Traded work for ad in magazine, I was hoping to profit from it. Unfortunately it didn't work out for me. Wish you better luck, make sure and track your calls to see if its profitable.


----------



## tims007 (Aug 31, 2013)

companies in seattle do it .. 250,000 at a time


----------



## Redwood (Sep 8, 2008)

I throw them in the recycling bin before walking in the door...


----------



## Cuda (Mar 16, 2009)

Hey Red! This thread just reminded me I am thinking of doing work in exchange for bitcoin lol I am serious.


----------



## Cajunhiker (Dec 14, 2009)

Drain cleaning, unless it's a maintenance contract with a restaurant, apartment complex, casino or other such biz, is 99% of the time an emergency call, at least from the customer's perspective. 

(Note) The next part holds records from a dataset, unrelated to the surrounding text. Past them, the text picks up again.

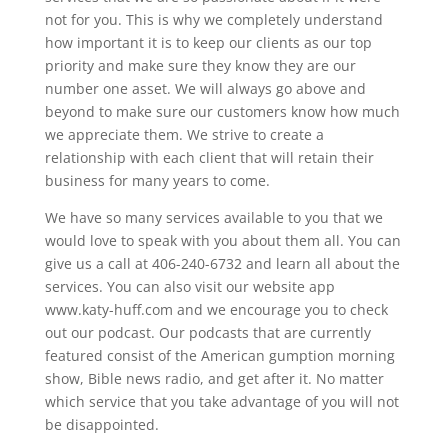
not for you. This is why we completely understand
how important it is to keep our clients as our top
priority and make sure they know they are our
number one asset. We will always go above and
beyond to make sure our customers know how much
we appreciate them. We strive to create a
relationship with each client that will retain their
business for many years to come.
We have so many services available to you that we
would love to speak with you about them all. You can
give us a call at 406-240-6732 and learn all about the
services. You can also visit our website app
www.katy-huff.com and we encourage you to check
out our podcast. Our podcasts that are currently
featured consist of the American gumption morning
show, Bible news radio, and get after it. No matter
which service that you take advantage of you will not
be disappointed.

They customer only needs you during an emergency. So, what are the chances that your direct mail will arrive in their mailbox on the same afternoon that their toilet is stopped up?
You better do a lot of direct mail or other marketing so the potential customer will remember to call you when her toilet backs up. 
Or at least give them a reason to remember you, something like a direct mail magnet van with a bunch of rubber washers for the van wheels. Or something at least.


----------



## All Pro (Nov 15, 2013)

Thank guys, I don't expect a huge turn out. Honestly I'll be happy if I get 10 calls. It's supposed to hit 25000 homes. The last month has been dead. I'm just trying to keep my name out there. My business is under a year old.


----------



## plbgbiz (Aug 27, 2010)

We have acceptable results with direct mail for bathroom remodeling. Not so much for plumbing service.


----------



## Drain Pro (Nov 3, 2013)

I do direct mailings every quarter. The results aren't as good as I would like, but I've picked up a couple of nice accounts along the way. It's good to stay in the back of people's minds, they may not call right away but eventually is a possibility.


----------



## ChrisConnor (Dec 31, 2009)

Doctor said:


> Traded work for ad in magazine, I was hoping to profit from it. Unfortunately it didn't work out for me. Wish you better luck, make sure and track your calls to see if its profitable.


Funny thing about advertising, they'll tell you that you need to commit to a long haul, but will forego that advice to snooker you out of payment.


----------